13) We execute the following steps in parallel.
      1) If no update in 1, we do a single-AMP UPDATE from 
         Test.t12 by way of the primary index Test.t12.x12 = 10 
         with no residual conditions.
      2) If no update in 13.1, we do a single-AMP UPDATE 
         from Test.t13 by way of the primary index Test.t13.x13 = 11 
         with no residual conditions. If the row cannot be found, 
         then we do an INSERT into Test.t13.
14) If no update in 13.1, we do a single-AMP UPDATE from Test.t14 
    by way of the primary index Test.t14.x14 = 12 with no residual 
    conditions. If the row cannot be found,then we do an INSERT into 
    Test.t14.
15) If no update in 13.1, we do an INSERT into Test.t12.
16) If no update in 13.1, we do a single-AMP UPDATE from Test.t15 
    by way of the primary index Test.t15.x15 = 13 with no residual 
    conditions. If the row cannot be found,then we do an INSERT into
    Test.t15.
17) If no update in 13.1, we do a single-AMP UPDATE from Test.t16 
    by way of the primary index Test.t16.x16 = 13 with no residual 
    conditions. If the row cannot be found,then we do an INSERT into
    Test.t16.
18) We execute the following steps in parallel.
      1) If no update in 1, we do a single-AMP UPDATE from Test.t17 
         by way of the primary index Test.t17.x17 = 10 with no
         residual conditions.
      2) If no update in 18.1, we do a single-AMP UPDATE from 
         Test.t18 by way of the primary index Test.t18.x18 = 11 
         with no residual conditions. If the row cannot be found,
         then we do an INSERT into Test.t18.
19) If no update in 18.1, we do a single-AMP UPDATE from Test.t19 
    by way of the primary index Test.t19.x19 = 12 with no residual 
    conditions. If the row cannot be found, then we do an INSERT into 
    Test.t19.
20) If no update in 18.1, we do an INSERT into Test.t17.
21) If no update in 18.1, we do a single-AMP UPDATE from Test.t20 
    by way of the primary index Test.t20.x20 = 13 with no residual 
    conditions. If the row cannot be found, then we do an INSERT into 
    Test.t20.
22) If no update in 18.1, we do a single-AMP UPDATE from Test.t21 
    by way of the primary index Test.t21.x21 = 13 with no residual 
    conditions. If the row cannot be found, then we do an INSERT into 
    Test.t21.
...

Notice the instances of the phrase “If no update in <step number>” in steps 2.2, 3, 4, 5, 6, 7.2, 8, 9, 10, 11, 12, 13.1, 13.2, 14, 15, 16, 17, 18.1, 18.2, 19, 20, 21,and 22, indicating operations that are performed only if an update does not succeed.
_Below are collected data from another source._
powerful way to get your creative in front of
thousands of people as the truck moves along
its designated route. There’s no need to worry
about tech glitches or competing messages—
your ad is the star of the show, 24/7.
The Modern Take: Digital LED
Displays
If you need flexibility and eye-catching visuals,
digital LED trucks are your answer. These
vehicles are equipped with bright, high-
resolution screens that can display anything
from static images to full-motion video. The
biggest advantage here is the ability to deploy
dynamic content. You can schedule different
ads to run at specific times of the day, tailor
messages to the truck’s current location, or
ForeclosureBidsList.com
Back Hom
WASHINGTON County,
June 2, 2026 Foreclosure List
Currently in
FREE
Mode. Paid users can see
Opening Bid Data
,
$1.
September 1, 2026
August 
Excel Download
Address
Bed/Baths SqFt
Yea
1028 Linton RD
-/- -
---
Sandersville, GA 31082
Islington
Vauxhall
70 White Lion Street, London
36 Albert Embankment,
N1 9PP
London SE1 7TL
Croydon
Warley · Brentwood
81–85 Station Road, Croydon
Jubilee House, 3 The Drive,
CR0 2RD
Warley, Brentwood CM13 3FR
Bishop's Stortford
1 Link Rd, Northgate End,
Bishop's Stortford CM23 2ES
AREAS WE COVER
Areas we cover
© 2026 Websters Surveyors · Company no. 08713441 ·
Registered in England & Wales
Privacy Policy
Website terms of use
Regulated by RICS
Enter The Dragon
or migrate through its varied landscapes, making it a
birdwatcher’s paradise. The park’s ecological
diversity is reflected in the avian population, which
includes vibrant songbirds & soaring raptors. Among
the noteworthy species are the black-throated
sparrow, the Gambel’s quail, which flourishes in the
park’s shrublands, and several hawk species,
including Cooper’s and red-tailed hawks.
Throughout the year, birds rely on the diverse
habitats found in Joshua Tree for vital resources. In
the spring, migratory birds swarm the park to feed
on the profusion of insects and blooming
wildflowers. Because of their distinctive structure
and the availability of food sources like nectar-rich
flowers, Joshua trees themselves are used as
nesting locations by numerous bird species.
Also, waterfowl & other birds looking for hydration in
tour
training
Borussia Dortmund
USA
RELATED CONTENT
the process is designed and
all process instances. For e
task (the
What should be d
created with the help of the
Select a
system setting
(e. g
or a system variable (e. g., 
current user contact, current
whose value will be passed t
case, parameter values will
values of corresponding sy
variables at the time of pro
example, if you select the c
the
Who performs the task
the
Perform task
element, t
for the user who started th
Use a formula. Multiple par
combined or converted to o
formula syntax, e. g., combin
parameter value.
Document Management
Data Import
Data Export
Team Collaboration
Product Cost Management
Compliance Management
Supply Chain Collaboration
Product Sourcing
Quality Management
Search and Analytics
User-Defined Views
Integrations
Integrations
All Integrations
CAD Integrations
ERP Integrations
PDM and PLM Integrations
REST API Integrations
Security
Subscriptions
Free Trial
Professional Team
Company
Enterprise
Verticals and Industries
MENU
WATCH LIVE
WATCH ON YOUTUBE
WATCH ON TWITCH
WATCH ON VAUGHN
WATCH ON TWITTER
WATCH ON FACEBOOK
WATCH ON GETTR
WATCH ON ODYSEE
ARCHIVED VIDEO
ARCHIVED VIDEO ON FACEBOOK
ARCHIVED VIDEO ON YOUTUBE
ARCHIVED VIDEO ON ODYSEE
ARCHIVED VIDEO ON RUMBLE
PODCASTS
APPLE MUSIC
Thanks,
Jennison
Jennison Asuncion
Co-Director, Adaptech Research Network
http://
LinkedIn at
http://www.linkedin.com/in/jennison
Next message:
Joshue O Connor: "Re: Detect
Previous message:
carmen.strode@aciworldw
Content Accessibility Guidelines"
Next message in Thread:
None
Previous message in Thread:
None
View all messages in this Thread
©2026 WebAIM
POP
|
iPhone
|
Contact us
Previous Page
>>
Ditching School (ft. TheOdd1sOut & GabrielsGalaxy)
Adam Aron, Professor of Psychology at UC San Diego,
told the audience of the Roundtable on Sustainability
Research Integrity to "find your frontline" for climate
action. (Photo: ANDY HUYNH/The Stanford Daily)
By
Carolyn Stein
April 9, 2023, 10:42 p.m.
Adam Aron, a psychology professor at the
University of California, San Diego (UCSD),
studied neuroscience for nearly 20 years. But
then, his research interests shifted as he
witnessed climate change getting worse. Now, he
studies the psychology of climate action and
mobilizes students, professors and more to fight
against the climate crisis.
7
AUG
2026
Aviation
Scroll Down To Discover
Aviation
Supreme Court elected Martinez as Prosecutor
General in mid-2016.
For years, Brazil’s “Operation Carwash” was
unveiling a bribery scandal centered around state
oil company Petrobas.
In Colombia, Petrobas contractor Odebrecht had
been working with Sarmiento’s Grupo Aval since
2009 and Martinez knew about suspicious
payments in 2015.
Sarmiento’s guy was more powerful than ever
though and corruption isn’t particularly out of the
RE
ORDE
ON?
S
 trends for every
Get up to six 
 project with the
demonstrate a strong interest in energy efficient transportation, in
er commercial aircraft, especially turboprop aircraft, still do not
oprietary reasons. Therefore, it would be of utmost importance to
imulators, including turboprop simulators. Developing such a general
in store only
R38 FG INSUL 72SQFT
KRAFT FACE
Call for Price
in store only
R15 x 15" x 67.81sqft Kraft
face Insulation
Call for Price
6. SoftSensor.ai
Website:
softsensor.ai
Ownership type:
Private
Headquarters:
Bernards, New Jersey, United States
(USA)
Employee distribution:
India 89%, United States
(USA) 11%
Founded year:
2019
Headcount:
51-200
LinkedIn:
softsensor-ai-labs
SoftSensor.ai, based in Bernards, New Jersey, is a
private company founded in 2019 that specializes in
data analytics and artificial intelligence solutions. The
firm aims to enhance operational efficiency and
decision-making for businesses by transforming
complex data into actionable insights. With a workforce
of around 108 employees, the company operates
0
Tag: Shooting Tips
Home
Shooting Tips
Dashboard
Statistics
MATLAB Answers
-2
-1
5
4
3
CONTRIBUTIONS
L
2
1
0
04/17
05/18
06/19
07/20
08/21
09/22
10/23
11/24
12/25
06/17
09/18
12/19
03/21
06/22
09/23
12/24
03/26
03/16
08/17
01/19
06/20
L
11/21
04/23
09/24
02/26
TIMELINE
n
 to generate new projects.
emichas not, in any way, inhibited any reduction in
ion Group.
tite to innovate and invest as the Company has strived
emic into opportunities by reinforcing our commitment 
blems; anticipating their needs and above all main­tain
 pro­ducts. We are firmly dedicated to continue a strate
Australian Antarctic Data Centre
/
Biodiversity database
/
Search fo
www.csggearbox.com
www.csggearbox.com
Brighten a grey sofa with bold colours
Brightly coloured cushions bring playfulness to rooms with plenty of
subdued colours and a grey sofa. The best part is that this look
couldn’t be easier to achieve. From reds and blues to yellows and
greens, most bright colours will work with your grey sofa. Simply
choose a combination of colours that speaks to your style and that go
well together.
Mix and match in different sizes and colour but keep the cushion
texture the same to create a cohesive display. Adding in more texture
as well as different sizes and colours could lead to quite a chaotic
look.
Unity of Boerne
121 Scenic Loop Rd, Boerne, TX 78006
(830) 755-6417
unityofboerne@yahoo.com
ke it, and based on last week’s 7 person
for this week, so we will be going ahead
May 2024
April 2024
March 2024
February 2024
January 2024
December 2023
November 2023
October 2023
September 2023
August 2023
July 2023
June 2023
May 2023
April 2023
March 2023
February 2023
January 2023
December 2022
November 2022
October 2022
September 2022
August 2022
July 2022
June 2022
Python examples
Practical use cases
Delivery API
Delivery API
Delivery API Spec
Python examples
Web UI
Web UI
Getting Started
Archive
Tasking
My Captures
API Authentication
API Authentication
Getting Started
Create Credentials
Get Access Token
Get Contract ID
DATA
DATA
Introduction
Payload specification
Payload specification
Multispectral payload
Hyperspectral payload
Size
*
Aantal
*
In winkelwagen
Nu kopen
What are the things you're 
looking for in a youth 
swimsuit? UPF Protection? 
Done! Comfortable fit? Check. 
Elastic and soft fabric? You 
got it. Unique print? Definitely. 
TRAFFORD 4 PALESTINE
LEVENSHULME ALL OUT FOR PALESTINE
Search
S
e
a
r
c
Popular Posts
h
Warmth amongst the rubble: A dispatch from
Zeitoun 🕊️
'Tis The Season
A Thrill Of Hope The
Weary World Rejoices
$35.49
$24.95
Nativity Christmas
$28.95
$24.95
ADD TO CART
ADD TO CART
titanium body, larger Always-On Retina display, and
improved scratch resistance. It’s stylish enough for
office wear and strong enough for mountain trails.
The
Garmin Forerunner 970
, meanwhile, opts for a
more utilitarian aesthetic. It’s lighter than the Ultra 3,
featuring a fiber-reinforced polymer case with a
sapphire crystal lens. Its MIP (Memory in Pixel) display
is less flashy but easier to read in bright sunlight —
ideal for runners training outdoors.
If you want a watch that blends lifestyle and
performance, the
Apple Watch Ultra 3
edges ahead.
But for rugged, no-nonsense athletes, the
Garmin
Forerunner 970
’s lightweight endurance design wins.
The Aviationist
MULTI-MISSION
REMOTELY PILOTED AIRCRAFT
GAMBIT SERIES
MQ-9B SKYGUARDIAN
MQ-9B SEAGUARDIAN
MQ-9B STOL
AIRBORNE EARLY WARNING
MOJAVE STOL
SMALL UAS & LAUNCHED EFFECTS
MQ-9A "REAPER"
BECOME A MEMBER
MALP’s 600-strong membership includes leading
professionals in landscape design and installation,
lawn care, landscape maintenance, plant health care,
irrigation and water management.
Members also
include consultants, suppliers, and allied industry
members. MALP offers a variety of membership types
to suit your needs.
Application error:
Only steps 1 and 12 relate directly to the atomic upsert statement. The other steps all perform triggered actions specified by the triggers.

Also note that steps 13.1 and 18.1 are based on the action in step 1, because the triggers r16 and r21 are defined with an insert triggering statement on the subject table t1.

EXPLAIN Request Modifier Terminology for These Examples

New terminology in this set of EXPLAIN reports is defined as follows:

Phrase Definition
if no update in <step number> The match condition for the update phase was not met, so the conditional insert phase will be performed.

<step number> indicates the MERGE update step.

if <step number> not executed, Indicates the action taken if the first step in an UPDATE block in not performed.

Reported only if <step number> is greater than 1.